Pues bien, la impresión más generalizada es (que estarían cambiando las tornas: y ello explicaría tanto la idea germinal de una exposición que viene preparándose desde hace más de tres años como la gran afluencia de público. Pudiera ocurrir que en un futuro no muy lejano -cuando un proceso se percibe con tanta nitidez es que hace tiempo que ya ha empezado- las relaciones con Japón y las influencias culturales provinientes de aquel archipiélago pesen en Europa mucho más de lo que hicieron en el pasado.

No hace falta insistir en el alcance que, de confírmarse, tendría un giro semejante: la cultura europea perdería uno de los rasgos -el estar centrada en sí misma- que en nuestra soberbia hemos considerado casi como definitorio. Europa se habría hecho desde un núcleo propio, por círculos concéntricos, que habrían ido abarcando mayores espacios hasta cubrir el planeta. No hay lugar ni cultura que no haya recibido, para bien o para mal, la impronta europea.

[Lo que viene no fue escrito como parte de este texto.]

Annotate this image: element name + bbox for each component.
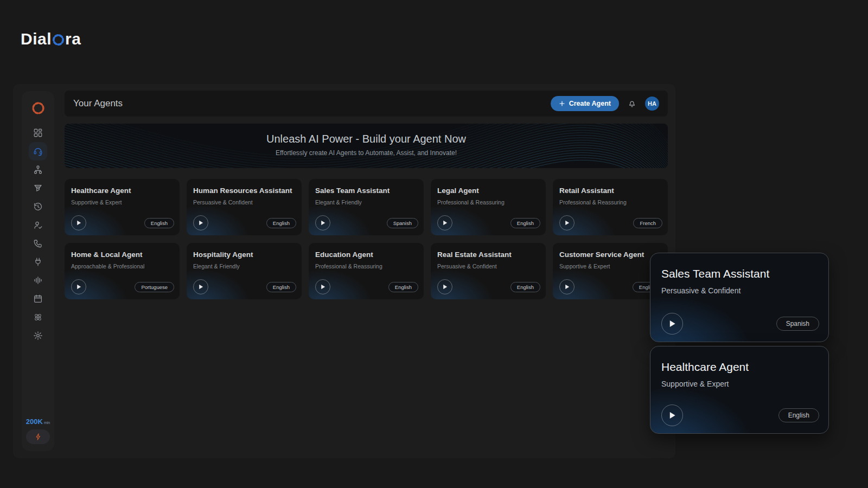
agent-name: Legal Agent <box>437 187 539 195</box>
agent-tone: Professional & Reassuring <box>559 199 661 206</box>
play-icon <box>199 284 203 290</box>
agent-card[interactable]: Real Estate Assistant Persuasive & Confi… <box>431 243 546 299</box>
play-icon <box>565 220 570 226</box>
play-button[interactable] <box>437 279 452 294</box>
app-logo-text-right: ra <box>65 30 81 48</box>
agent-name: Customer Service Agent <box>559 251 661 259</box>
agent-tone: Supportive & Expert <box>71 199 173 206</box>
agent-tone: Supportive & Expert <box>559 263 661 269</box>
agent-card[interactable]: Human Resources Assistant Persuasive & C… <box>187 179 302 235</box>
agent-tone: Elegant & Friendly <box>193 263 295 269</box>
plug-icon <box>33 257 43 267</box>
agent-card[interactable]: Home & Local Agent Approachable & Profes… <box>65 243 180 299</box>
play-button[interactable] <box>193 215 208 230</box>
agent-grid: Healthcare Agent Supportive & Expert Eng… <box>65 179 668 299</box>
boost-button[interactable] <box>26 429 50 444</box>
play-button[interactable] <box>559 279 575 294</box>
play-icon <box>443 284 448 290</box>
plus-icon <box>559 100 565 107</box>
sidebar-item-calendar[interactable] <box>29 290 47 308</box>
agent-card[interactable]: Education Agent Professional & Reassurin… <box>309 243 424 299</box>
sidebar-item-agents[interactable] <box>29 142 47 160</box>
funnel-icon <box>33 183 43 193</box>
play-button[interactable] <box>437 215 452 230</box>
sidebar-item-funnel[interactable] <box>29 179 47 197</box>
usage-amount: 200K <box>26 418 43 426</box>
sidebar-item-history[interactable] <box>29 197 47 216</box>
logo-dashed-circle-icon <box>52 34 65 46</box>
language-badge: French <box>633 218 662 228</box>
sidebar-item-workflow[interactable] <box>29 160 47 179</box>
play-button[interactable] <box>193 279 208 294</box>
atom-icon <box>33 312 43 322</box>
play-icon <box>199 220 203 226</box>
agent-tone: Professional & Reassuring <box>315 263 417 269</box>
app-logo-text-left: Dial <box>21 30 52 48</box>
play-button[interactable] <box>559 215 575 230</box>
agent-name: Education Agent <box>315 251 417 259</box>
language-badge: English <box>510 282 540 292</box>
sidebar-item-voice[interactable] <box>29 271 47 290</box>
user-check-icon <box>33 220 43 230</box>
user-avatar[interactable]: HA <box>645 97 659 111</box>
play-button[interactable] <box>315 215 330 230</box>
play-icon <box>76 220 81 226</box>
play-icon <box>76 284 81 290</box>
agent-card[interactable]: Sales Team Assistant Elegant & Friendly … <box>309 179 424 235</box>
history-clock-icon <box>33 202 43 211</box>
play-icon <box>669 412 676 419</box>
notifications-bell-icon[interactable] <box>627 99 637 108</box>
overlay-card-healthcare[interactable]: Healthcare Agent Supportive & Expert Eng… <box>650 346 829 434</box>
language-badge: Portuguese <box>135 282 174 292</box>
agent-tone: Elegant & Friendly <box>315 199 417 206</box>
play-button[interactable] <box>315 279 330 294</box>
agent-card[interactable]: Retail Assistant Professional & Reassuri… <box>553 179 668 235</box>
overlay-card-sales[interactable]: Sales Team Assistant Persuasive & Confid… <box>650 253 829 342</box>
agent-name: Home & Local Agent <box>71 251 173 259</box>
language-badge: English <box>266 282 296 292</box>
agent-name: Retail Assistant <box>559 187 661 195</box>
agent-name: Healthcare Agent <box>71 187 173 195</box>
agent-name: Real Estate Assistant <box>437 251 539 259</box>
waveform-icon <box>33 275 43 285</box>
agent-name: Hospitality Agent <box>193 251 295 259</box>
play-button[interactable] <box>661 404 683 426</box>
agent-name: Sales Team Assistant <box>315 187 417 195</box>
org-chart-icon <box>33 165 43 175</box>
play-button[interactable] <box>71 279 86 294</box>
main-panel: 200Kmin Your Agents Create Agent HA <box>13 84 675 458</box>
sidebar-item-contacts[interactable] <box>29 216 47 234</box>
overlay-agent-name: Healthcare Agent <box>661 361 818 374</box>
sidebar-item-calls[interactable] <box>29 234 47 253</box>
agent-name: Human Resources Assistant <box>193 187 295 195</box>
usage-unit: min <box>44 421 50 425</box>
gear-icon <box>33 331 43 341</box>
sidebar-item-dashboard[interactable] <box>29 124 47 142</box>
lightning-bolt-icon <box>34 433 42 441</box>
agent-card[interactable]: Healthcare Agent Supportive & Expert Eng… <box>65 179 180 235</box>
play-button[interactable] <box>661 313 683 335</box>
sidebar-item-settings[interactable] <box>29 326 47 345</box>
sidebar-item-models[interactable] <box>29 308 47 326</box>
sidebar-item-integrations[interactable] <box>29 253 47 271</box>
language-badge: English <box>510 218 540 228</box>
sidebar-logo-mark-icon <box>31 99 45 117</box>
overlay-agent-tone: Supportive & Expert <box>661 380 818 388</box>
agent-tone: Professional & Reassuring <box>437 199 539 206</box>
overlay-agent-tone: Persuasive & Confident <box>661 286 818 295</box>
phone-icon <box>33 239 43 248</box>
create-agent-button[interactable]: Create Agent <box>551 96 619 111</box>
language-badge: English <box>266 218 296 228</box>
play-icon <box>565 284 570 290</box>
play-icon <box>443 220 448 226</box>
calendar-icon <box>33 294 43 304</box>
banner-title: Unleash AI Power - Build your Agent Now <box>65 133 668 145</box>
agent-card[interactable]: Hospitality Agent Elegant & Friendly Eng… <box>187 243 302 299</box>
page-title: Your Agents <box>73 98 123 109</box>
banner-wave-pattern <box>65 124 668 168</box>
usage-minutes: 200Kmin <box>26 417 50 426</box>
language-badge: English <box>388 282 418 292</box>
play-button[interactable] <box>71 215 86 230</box>
agent-card[interactable]: Legal Agent Professional & Reassuring En… <box>431 179 546 235</box>
headset-icon <box>33 146 43 156</box>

Por vez primera tendríamos que habérnoslas con una cultura que, siendo muy distinta de la nuestra, hasta el punto que resulta muy difícil reducirla a una matriz común por haber adoptado los elementos formales de la nuestra, se nos presenta como una alternativa distinta, pero que nos devuelve la misma lógica que habíamos impuesto a los demás: o la dominamos o nos domina. Si con cierta desazón hemos llegado a aceptar la europeización modernizadora de Japón, va a resultar mucho más duro el que nos vayamos haciendo a la idea de una posible japonización de Europa. A nadie le descubro un secreto al revelar que justamente ésta es la cuestión que se debate hoy en las galerías subterráneas de una Europa cada vez menos segura de sí misma.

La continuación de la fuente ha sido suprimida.